Adenosine-to-inosine RNA editing (ATIRE) is a common form of ribonucleic acid (RNA) editing, which has highlighted the importance of ATIRE in tumors. However, its role in bladder cancer (BLCA) remains poorly understood. To study ATIRE impact on BLCA patient prognosis, we obtained ATIRE, gene expression, and clinical data from the Cancer Genome Atlas (TCGA) database for 251 patients, randomly dividing them into training and testing groups. Univariate proportional hazards model (COX) regression identified prognosis-associated ATIRE loci, while the least absolute shrinkage and selection operator (LASSO) selected final loci to construct prognostic models and generate ATIRE scores. We developed a nomogram to predict BLCA patients' overall survival (OS) and analyzed the effect of ATIRE editing levels on host gene expression. We also compared immune cell infiltration and drug treatment between patients with high and low ATIRE scores. The ATIRE prognostic prediction model was constructed using ten ATIRE loci that are closely associated with BLCA survival. Patients with high ATIRE scores showed significantly worse OS than those with low ATIRE scores. Furthermore, the nomogram, which incorporates the ATIRE score, can better predict the prognosis of patients.
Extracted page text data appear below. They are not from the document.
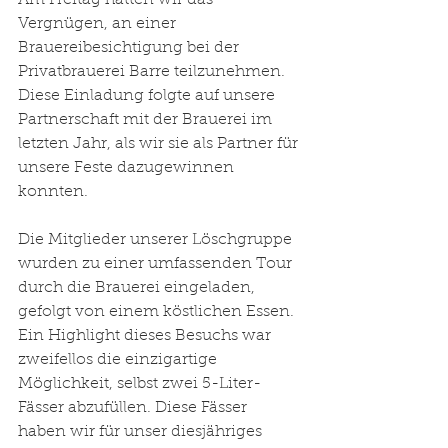
Am Freitag hatten wir das 
Vergnügen, an einer 
Brauereibesichtigung bei der 
Privatbrauerei Barre teilzunehmen. 
Diese Einladung folgte auf unsere 
Partnerschaft mit der Brauerei im 
letzten Jahr, als wir sie als Partner für 
unsere Feste dazugewinnen 
konnten.
Die Mitglieder unserer Löschgruppe 
wurden zu einer umfassenden Tour 
durch die Brauerei eingeladen, 
gefolgt von einem köstlichen Essen. 
Ein Highlight dieses Besuchs war 
zweifellos die einzigartige 
Möglichkeit, selbst zwei 5-Liter-
Fässer abzufüllen. Diese Fässer 
haben wir für unser diesjähriges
Multiple functional and pathway changes associated with immune responses, as well as significant differences in immune cell infiltration levels and response to drug therapy were observed between patients with high and low ATIRE scores. This study represented the first comprehensive analysis of the role of ATIRE events in BLCA patient prognosis and provided new insights into potential prognostic markers for BLCA research.